### [What you will do]
Only some lines are wanted. Transcribe, exactly, the lines below from the line with "osCommerce (611, 815)" up to and including the line with "Neue Produkte".

### [Source records]
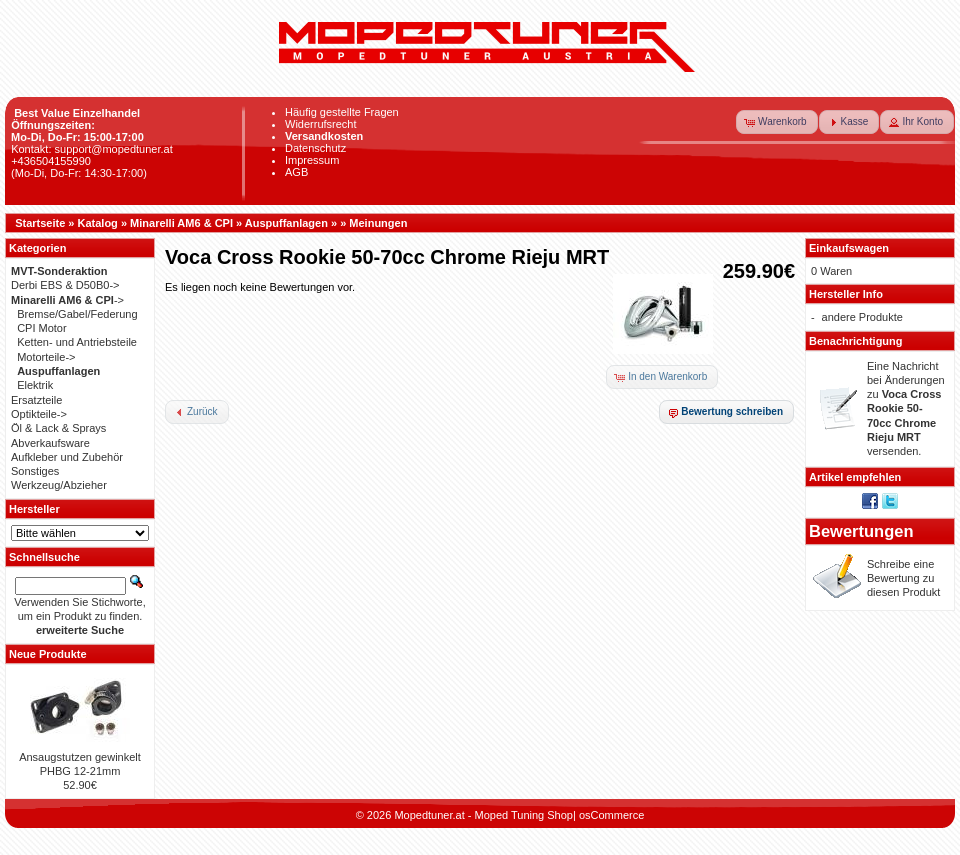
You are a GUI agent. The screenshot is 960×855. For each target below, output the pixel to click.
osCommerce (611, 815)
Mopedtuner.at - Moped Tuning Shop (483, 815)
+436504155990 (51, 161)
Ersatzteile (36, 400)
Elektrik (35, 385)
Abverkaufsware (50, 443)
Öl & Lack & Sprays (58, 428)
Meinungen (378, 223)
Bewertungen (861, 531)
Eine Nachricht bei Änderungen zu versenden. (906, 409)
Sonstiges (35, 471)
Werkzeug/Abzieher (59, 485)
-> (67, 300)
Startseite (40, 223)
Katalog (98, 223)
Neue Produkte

---

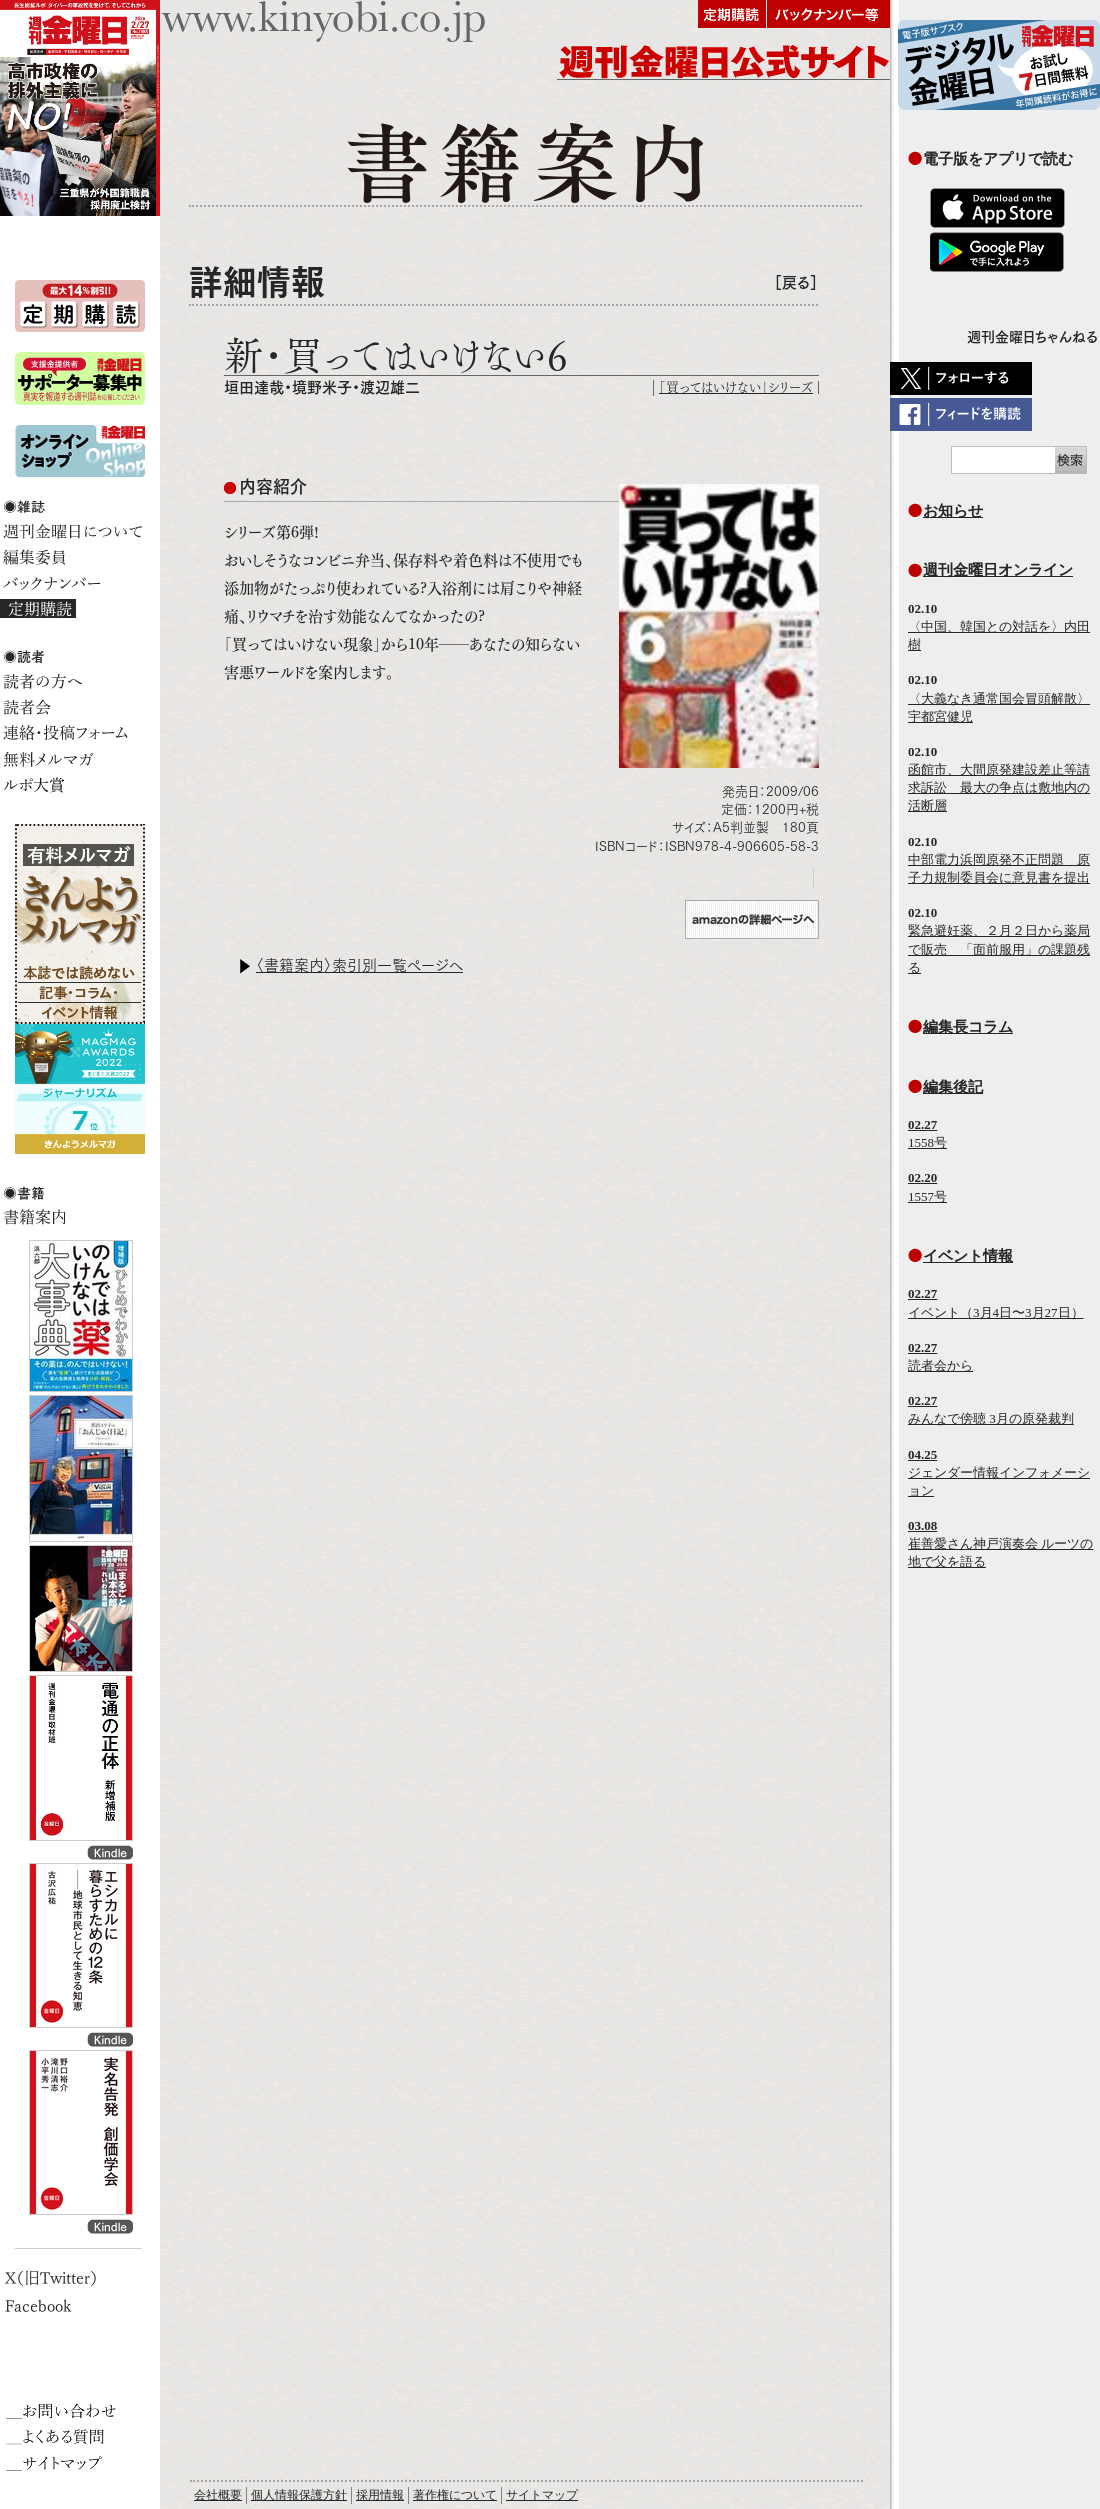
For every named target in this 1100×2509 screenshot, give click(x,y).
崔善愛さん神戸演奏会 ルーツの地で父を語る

### [Result]
osCommerce (611, 815)
Mopedtuner.at - Moped Tuning Shop (483, 815)
+436504155990 (51, 161)
Ersatzteile (36, 400)
Elektrik (35, 385)
Abverkaufsware (50, 443)
Öl & Lack & Sprays (58, 428)
Meinungen (378, 223)
Bewertungen (861, 531)
Eine Nachricht bei Änderungen zu versenden. (906, 409)
Sonstiges (35, 471)
Werkzeug/Abzieher (59, 485)
-> (67, 300)
Startseite (40, 223)
Katalog (98, 223)
Neue Produkte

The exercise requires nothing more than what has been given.